Strength: Quick and cheap; good for measuring prevalence; generates hypotheses for further study.

Limitation: Cannot establish which came first (exposure or disease); susceptible to prevalence bias; cannot calculate incidence.

Example: National Health Survey measuring smoking status and cardiovascular disease in a sample of Australians at one time point.

Randomised Controlled Trial (RCT)

Design: Participants randomly allocated to intervention (treatment/exposure) or control (placebo/no treatment) groups. Outcomes compared after defined follow-up period.

Strength: Randomisation controls for confounders — the gold standard for establishing causation. Double-blinding reduces bias.
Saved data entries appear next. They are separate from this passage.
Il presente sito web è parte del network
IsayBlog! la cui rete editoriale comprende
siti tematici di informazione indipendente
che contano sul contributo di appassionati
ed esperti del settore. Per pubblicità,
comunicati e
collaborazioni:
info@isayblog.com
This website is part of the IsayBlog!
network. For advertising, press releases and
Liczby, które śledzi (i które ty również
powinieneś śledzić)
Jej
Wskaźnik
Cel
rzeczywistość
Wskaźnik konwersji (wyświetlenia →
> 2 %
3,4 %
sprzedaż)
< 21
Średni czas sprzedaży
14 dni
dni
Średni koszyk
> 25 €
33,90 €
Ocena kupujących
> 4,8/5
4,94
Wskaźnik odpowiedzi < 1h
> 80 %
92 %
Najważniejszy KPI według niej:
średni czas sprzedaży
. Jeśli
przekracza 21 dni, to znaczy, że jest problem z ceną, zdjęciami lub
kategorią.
Limitation: Cannot be used for harmful exposures (unethical); expensive; may lack real-world generalisability.

Example: HPV vaccine trials — participants randomly assigned to vaccine or placebo, HPV infection and precancerous lesion rates compared.

HSC Tip

When asked to choose or evaluate a study design in an exam, always address: (1) whether it can establish temporal sequence (exposure before disease); (2) whether it controls for confounders; (3) whether it is ethical and practical. RCTs are gold standard but often impossible for disease risk questions. Cohort studies are the next best for establishing causation; case-control for rare diseases; cross-sectional for prevalence.
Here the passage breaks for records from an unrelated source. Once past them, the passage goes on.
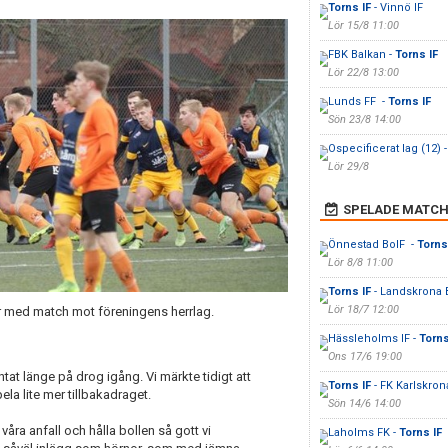
Torns IF
- Vinnö IF
Lör 15/8 11:00
FBK Balkan -
Torns IF
Lör 22/8 13:00
Lunds FF -
Torns IF
Sön 23/8 14:00
Ospecificerat lag (12) 
Lör 29/8
SPELADE MATCH
Önnestad BoIF -
Torns
Lör 8/8 11:00
Torns IF
- Landskrona 
Lör 18/7 12:00
r med match mot föreningens herrlag.
Hässleholms IF -
Torns
Ons 17/6 19:00
tat länge på drog igång. Vi märkte tidigt att
Torns IF
- FK Karlskron
la lite mer tillbakadraget.
Sön 14/6 14:00
våra anfall och hålla bollen så gott vi
Laholms FK -
Torns IF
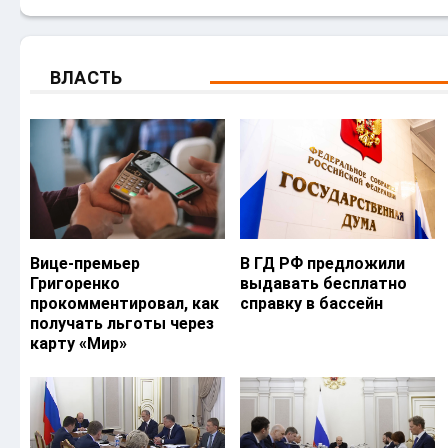
ВЛАСТЬ
Вице-премьер
В ГД РФ предложили
Григоренко
выдавать бесплатно
прокомментировал, как
справку в бассейн
получать льготы через
карту «Мир»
What to write in your book

Cohort (prospective): follow exposed/unexposed forward → establishes temporal sequence.
Case-control (retrospective): cases vs controls, look back at exposure → efficient for rare diseases (recall bias).
Cross-sectional: snapshot of exposure + disease at one time → measures prevalence, can't show which came first.
RCT: randomised, gold standard for causation; can't use for harmful exposures (unethical).

Why can't a randomised controlled trial be used to study whether smoking causes lung cancer?
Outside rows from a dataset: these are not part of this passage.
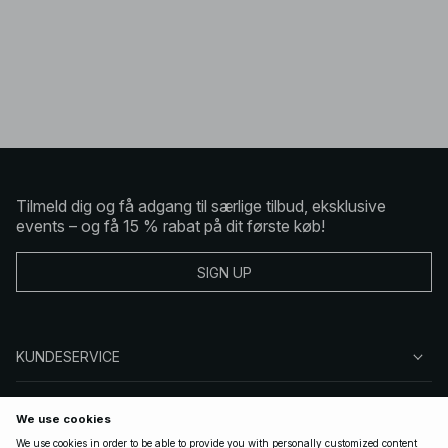
Tilmeld dig og få adgang til særlige tilbud, eksklusive
events – og få 15 % rabat på dit første køb!
SIGN UP
KUNDESERVICE
OM NA-KD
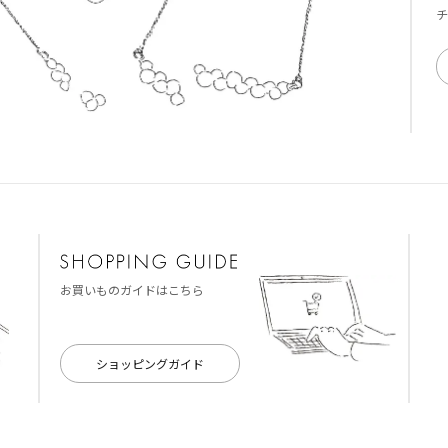
チ
お買いものガイドはこちら
ショッピングガイド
Interactive · Study Design Matcher

Confounding Variables, Bias and the Limits of Epidemiological Evidence

+5 XP

Association ≠ causation — understanding what can go wrong in epidemiological studies

Epidemiology measures associations between exposures and diseases in real populations — which means it must contend with all the complexity of real life. Confounding variables, biases, and chance findings can all produce apparent associations that are not genuinely causal. Critical evaluation of epidemiological evidence requires recognising these limitations.

Confounding variables

A confounding variable is one that is associated with both the exposure being studied and the disease outcome, and whose presence can create a spurious or distorted apparent relationship. Classic example: a study finds that coffee drinking is associated with lung cancer. Apparent conclusion: coffee causes lung cancer. But coffee drinkers in the 1950s–1980s were also far more likely to smoke. Smoking is the confounder — it is associated with both coffee drinking (same social context) and lung cancer (causally). When you control for smoking status, the coffee-cancer association largely disappears.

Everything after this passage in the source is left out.